【Linux】 —— File operating system call

1. File I / O function

The available file I / O functions we call include opening a file, reading a file, and writing a file. Most file I / O in UNIX systems require 5 functions: open, read, write, lseek, and close. For the kernel, all open files are referenced through file descriptors. When opening an existing file or creating a new file, the kernel returns a file descriptor to the process. When reading or writing a file, use open or create to return the file descriptor to identify the file and pass it as a parameter to read or write. Next, let's take a good look at some of these five functions.

1. Open
calls the open function to open or create a file

#include<fcntl.h>
int open(const char* filename,int flag,.../*mode_t mode */);

(1) filename: the name of the file to be opened or created. note!
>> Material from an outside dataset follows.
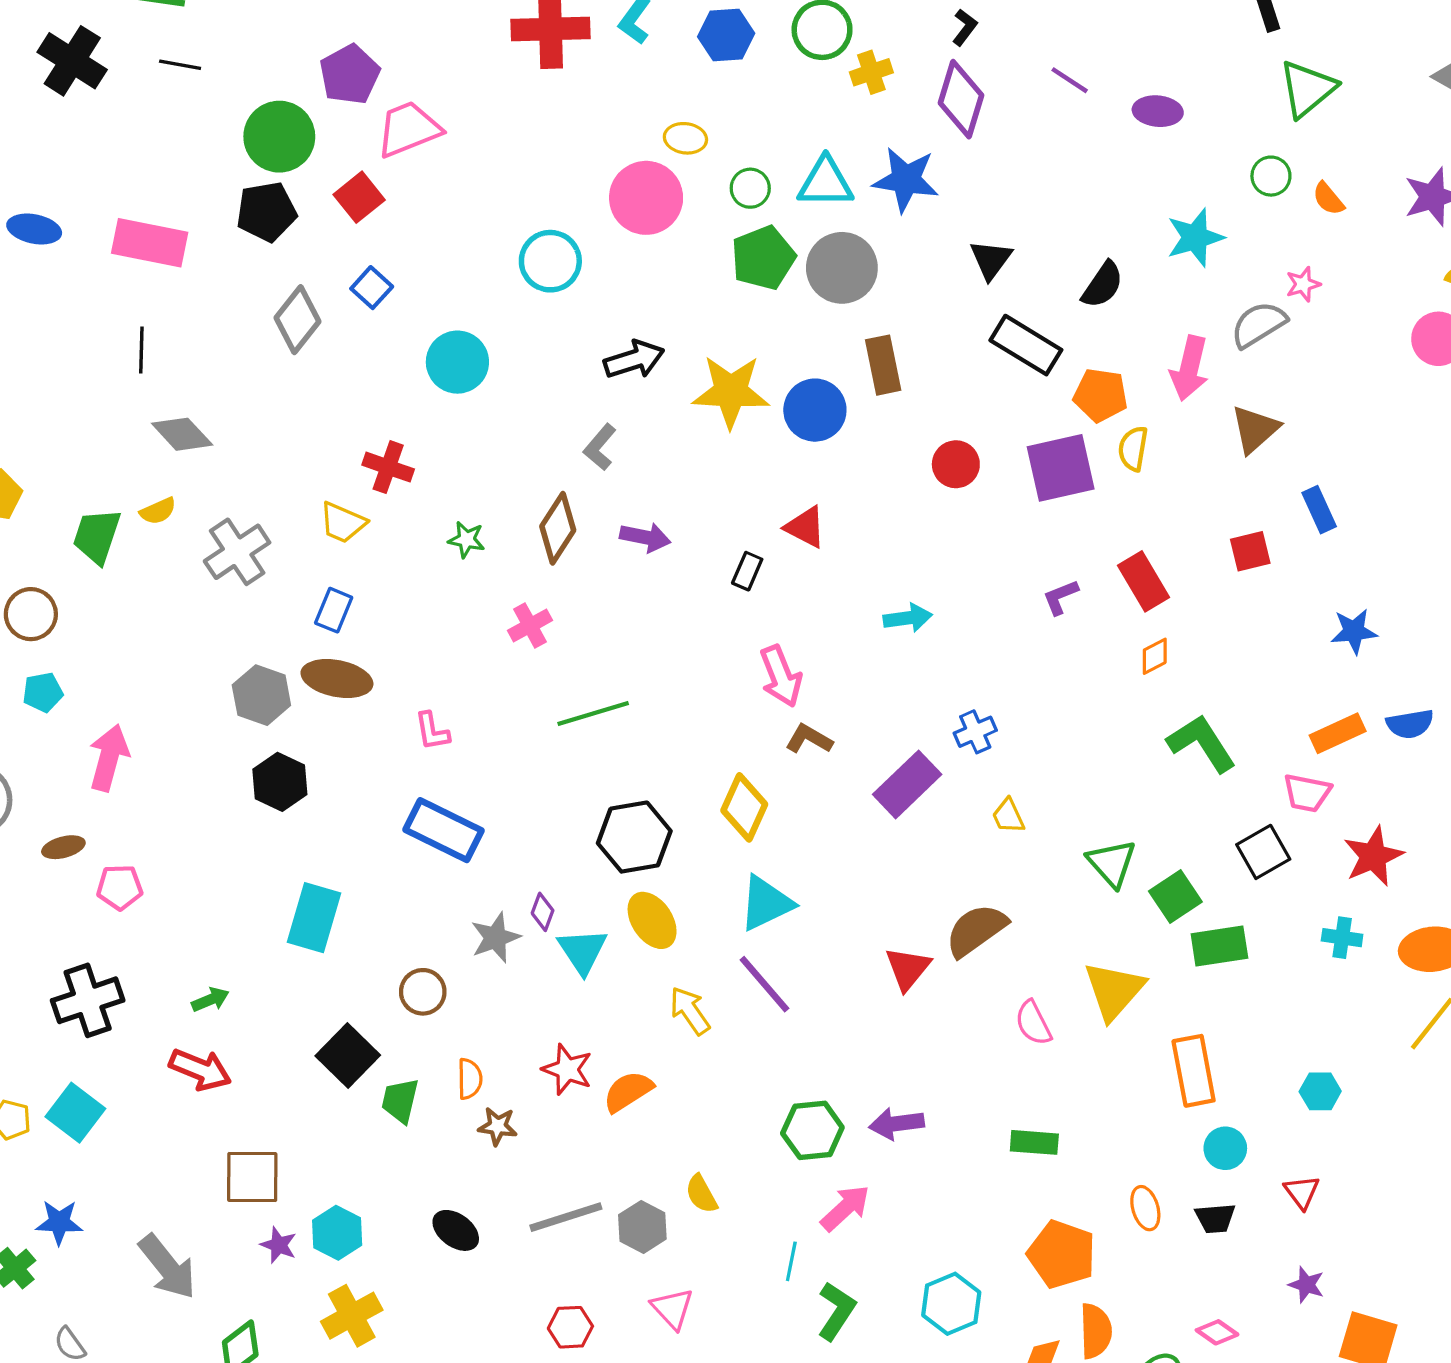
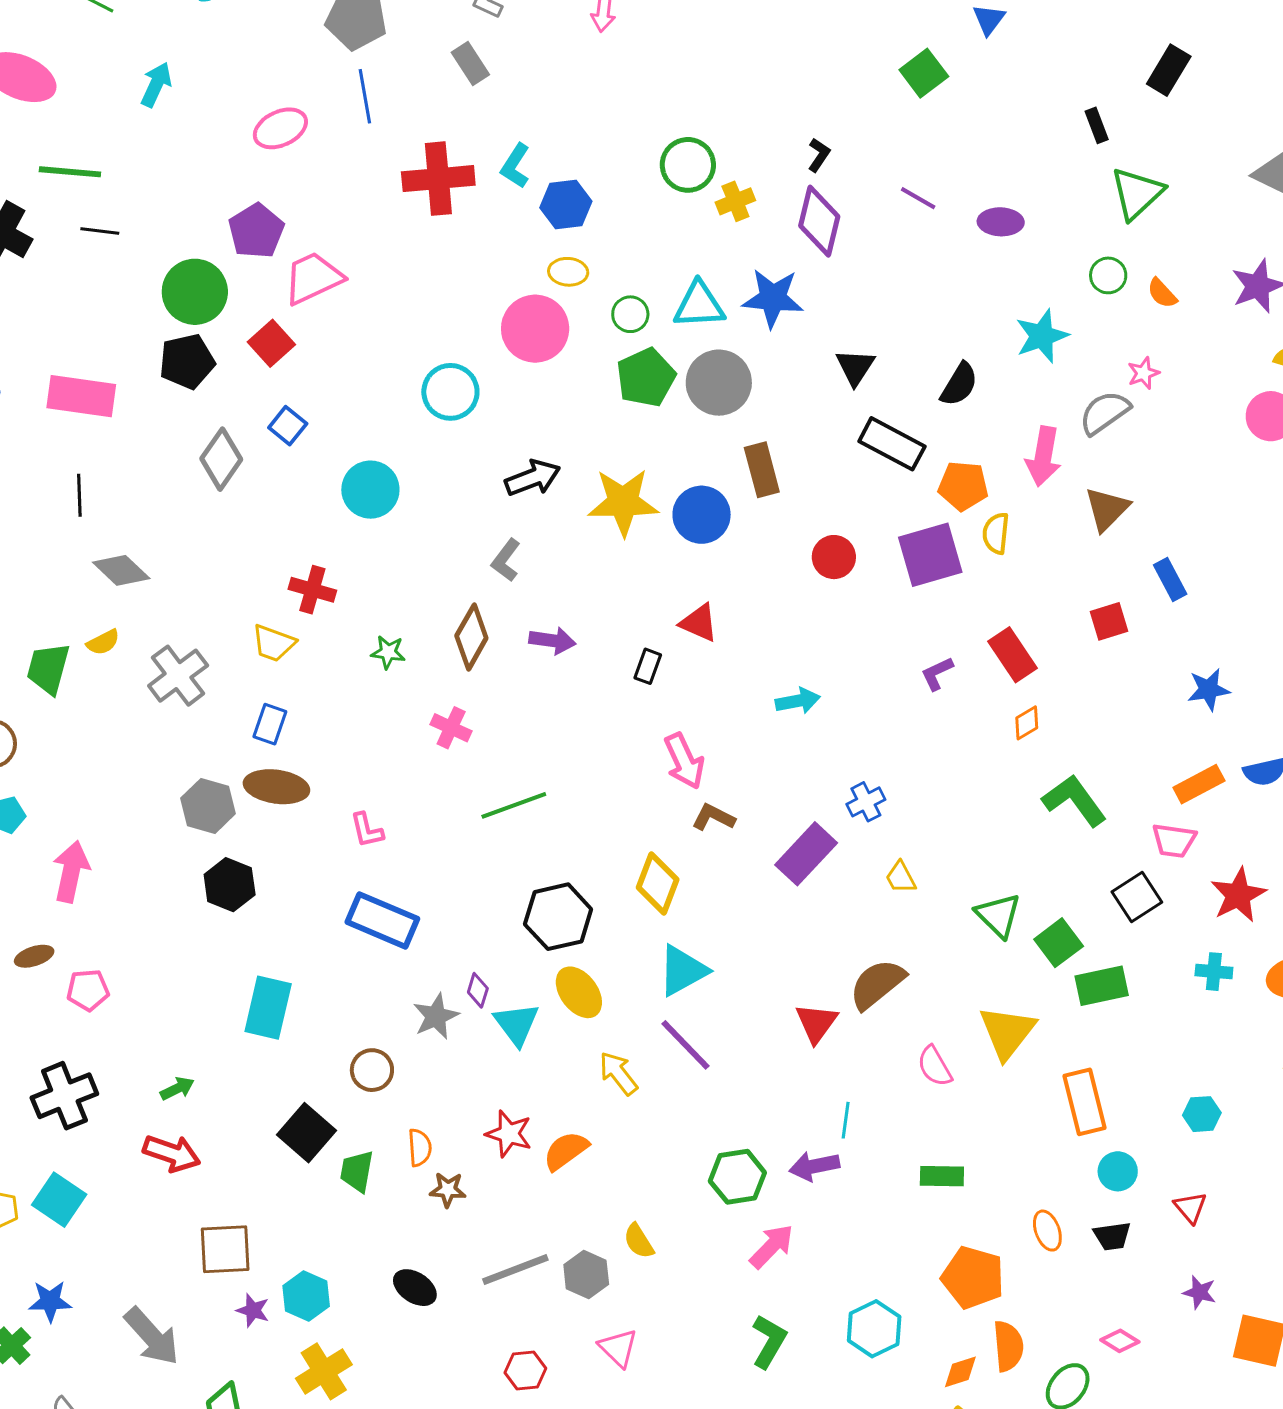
blue hexagon: (726, 35) -> (566, 204), moved
pink cross: (530, 625) -> (451, 728), turned -33
cyan line: (791, 1261) -> (846, 1120), moved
If you just give the file name, it will search under the current path, so it should be the given file path and name.
(2) flag: indicates the way the file is opened. You can use one or more of the following constants to perform the OR operation to form the flag parameter
. The three constants in the following figure must specify one and only one
Insert picture description here. The constant in the following figure is the optional
O_APPEND: it is appended to the file every time it is written. the end of
O_CREAT: if this file does not exist, create it. But this time you need to use the third parameter mode, use it to specify the file access permission bit
O_EXCL: If O_CREAT is also specified, and the file exists, an error will occur. This method can be used to test whether a file exists. If it does not exist, the file is created. This makes both creating and testing an atomic operation.
O_TRUNC: If this file exists, and it is opened for write-only or read-write, the length is truncated to 0.
Part of the synchronization input and output options
O_DSYNC: makes each write wait for the physical I / O operation to complete, but if the write operation Does not affect the reading of the data just written, does not wait for the file attributes to be updated
O_RSYNC: makes each file descriptor as a parameter read operation waits until any pending write operation to the same part of the file is completed
O_SYNC: makes every The second write waits until the physical I / O operation is completed, including the I / O required for the file attribute update caused by the write operation

2, close
calls the close function to close an open file

#include<fcntl.h>
int close(int filename);

Closing a file also releases all record locks that the process added to the file. note! When a process terminates, the kernel automatically closes all open files. Many programs take advantage of this feature without explicitly closing the open file with close.

3. lseek
can call lseek to explicitly set the offset of the opened file. Each open file has a "current file offset" associated with it. Generally, read and write operations start from the current file offset and increase the offset by the number of bytes read and written. According to the system default, when opening a file, unless the O_APPEND option is specified, the offset is set to 0.

#include<fcntl.h>
int lseek(int fd,int size,int flag);

(1) flag: It is the moving mark, the starting position of the movement. SEEK_SET is to set the file offset to size bytes from the beginning of the file. SEEK_CUR is to set the file offset to its current value plus size, size can be positive or negative. SEEK_END is to set the file offset to the file length plus size, and the size can be positive or negative.
(2) Return value: If lseek executes successfully, it returns the new file offset. note! For ordinary files, the offset must be non-negative, but some devices may also allow negative offsets. So when comparing the return value of lseek, do not test whether it is less than 0, but test whether it is equal to -1.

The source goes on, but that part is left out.